Para contaros el porqué de mi riqueza nos remontaremos al año 1.984,
treinta años atrás. Yo apenas había cumplido los diecinueve por aquel entonces
y Alberto tenía veinticuatro. Mi hermano se había pasado la vida diciéndome que
yo debía casarme con alguien que poseyera título nobiliario. Pero desde que
cumplí los dieciséis su insistencia se había vuelto tan persistente que llegó a
obsesionarle convirtiendo ese deseo en su cruzada personal. Alberto decidió que
yo sería la encargada de emparentar a la familia con la nobleza sí o sí. Y para
llegar a tal fin no paraba de presentarme a todos sus amigos y con cuantos se
codease siempre y cuando perteneciesen a esa noble clase. Evidentemente no era
por una cuestión económica ni mucho menos, mi familia provenía de la alta
burguesía, eran dueños de cuantiosas empresas y el dinero nunca resultó ser un
problema o un bien escaso en nuestro hogar, manaba como de una fuente. Pero
alcanzar ese dichoso título se había apoderado de su cabeza de tal forma que lo
nubló. Y lo peor, consiguió convencer a mi padre de ello y él también le apoyó.
La única que no opinó, para no variar, fue mi madre. Ella calló como siempre.
Su boca nunca contradecía a los dos hombres de la casa. Sus palabras eran la
ley y su ley algo indiscutible. Así que me vi sola, sin ayuda de nadie ante la
locura de casarme con quien ellos dijesen. Debía ser sumisa a su decisión sin
rechistar y en aquel momento, viéndome tan sola, callé.
Aquel verano hubo un problema de tuberías en nuestra casa y mis padres,
como de costumbre, avisaron a Narciso, el fontanero habitual. Pero esta vez
Narciso no venía solo, traía como ayudante a su hijo; un guapísimo muchacho que
me agitó el corazón nada más ver sus brillantes ojos color miel, su moreno pelo
ondulado y su bonita sonrisa marcando un gracioso hoyuelo en su barbilla. Se
llamaba Eduardo, Edu para todos, me aclaró al presentarse. Y Edu sería el
responsable de cambiar todo en mi vida, de hacerme extraordinariamente rica.
Mientras Narciso contaba que su hijo tenía veinte años y era un buen
estudiante que acababa de finalizar con gran éxito el primer año de
Veterinaria, Alberto y su despreciativa mirada analizaba a Edu de arriba abajo
sin dar ni los buenos días, cuanto menos estrechar la mano con él. Después de
marcar su terreno con su desafiante mirar Alberto se marchó, desprendiendo por
el camino sus aires de superioridad e indiferencia para hacerle comprender a
Edu que él pertenecía a una clase superior que ni en sueños pretendía mezclarse
con un obrero, un manos sucias. Ese era el apodo con que mi hermano se dirigía
a la clase obrera: manos sucias. Explicaba que los llamaba así porque era
imposible no ver la suciedad y los restos de su trabajo incrustados en sus
agrietadas y ásperas manos y por debajo de sus uñas. Y lo describía con cara de
asco al hacerlo, realmente los tenía aversión, los trataba como a leprosos.

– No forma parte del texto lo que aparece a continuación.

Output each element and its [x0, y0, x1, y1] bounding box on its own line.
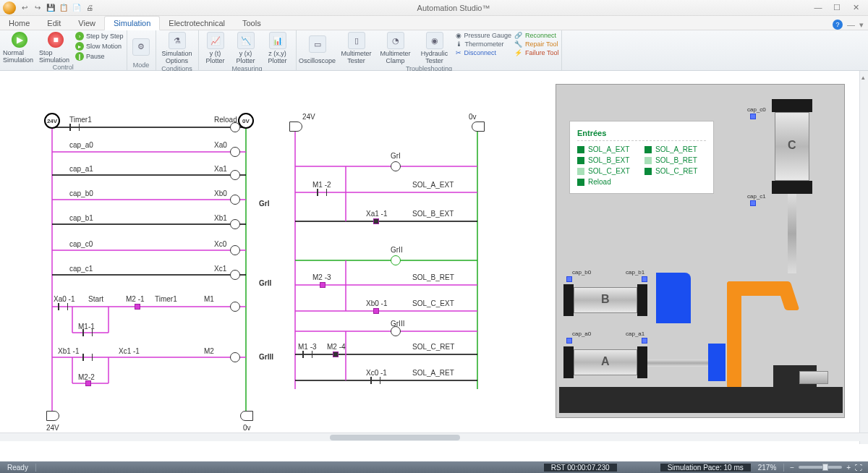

Nunca entendí esa actitud de mi hermano, esa manera de sentirse más que los
demás. No logré comprenderlo jamás ni a día de hoy, pasados treinta años, lo
había conseguido.
Edu y yo nos sentimos atraídos desde el primer momento y los dos fuimos
conscientes de ello. Y como quería continuar viéndole, que regresase a mi casa,
me dediqué a atascar tuberías para darle más trabajo. Cuando comprendí que
tanta avería iba a llamar la atención pues hasta Narciso andaba un poco
mosqueado, le pedí a mi madre reformar mi baño entero, quería cambiar de lugar
la disposición de todos los sanitarios. Sin poner ninguna objeción, mi madre
aceptó. Aquella reforma les llevó más de dos semanas, un tiempo maravilloso en
el que intenté separarme de Edu lo menos posible. No solo era guapo, además era
simpático, divertido, inteligente y se podía entablar cualquier tipo de
conversación con él. Con la excusa de que debían hidratarse por el calor que se
concentraba en aquel baño, les acercaba muy frecuentemente un refrigerio.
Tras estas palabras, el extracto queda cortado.